Work instructions: Pull every line with the word "måste" out of the entries below.

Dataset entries
--
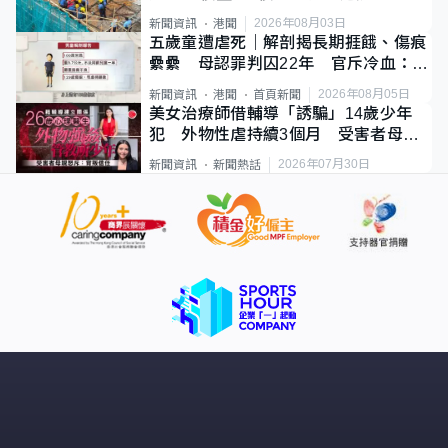
2026年08月03日
新聞資訊
港聞
五歲童遭虐死｜解剖揭長期捱餓、傷痕
纍纍 母認罪判囚22年 官斥冷血：同
類案最惡劣
2026年08月05日
新聞資訊
港聞
首頁新聞
美女治療師借輔導「誘騙」14歲少年
犯 外物性虐持續3個月 受害者母：
要保護其他人
2026年07月30日
新聞資訊
新聞熱話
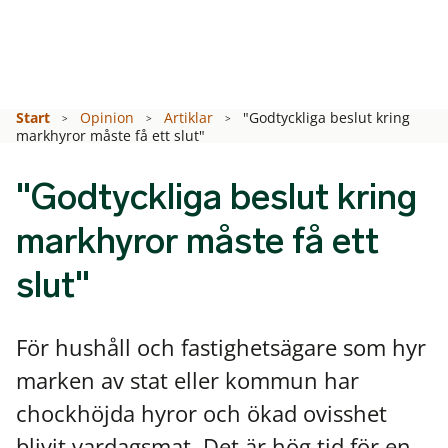
Start
Opinion
Artiklar
"Godtyckliga beslut kring
markhyror måste få ett slut"
"Godtyckliga beslut kring
markhyror måste få ett
slut"
För hushåll och fastighetsägare som hyr
marken av stat eller kommun har
chockhöjda hyror och ökad ovisshet
blivit vardagsmat. Det är hög tid för en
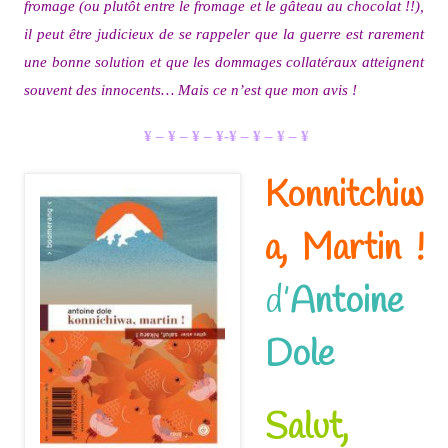
fromage (ou plutôt entre le fromage et le gâteau au chocolat !!),
il peut être judicieux de se rappeler que la guerre est rarement
une bonne solution et que les dommages collatéraux atteignent
souvent des innocents… Mais ce n’est que mon avis !
¥ – ¥ – ¥ – ¥-¥ – ¥ – ¥ – ¥
Konnitchiw
a, Martin !
d’
Antoine
Dole
Salut,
--
Result:
markhyror måste få ett slut"
markhyror måste få ett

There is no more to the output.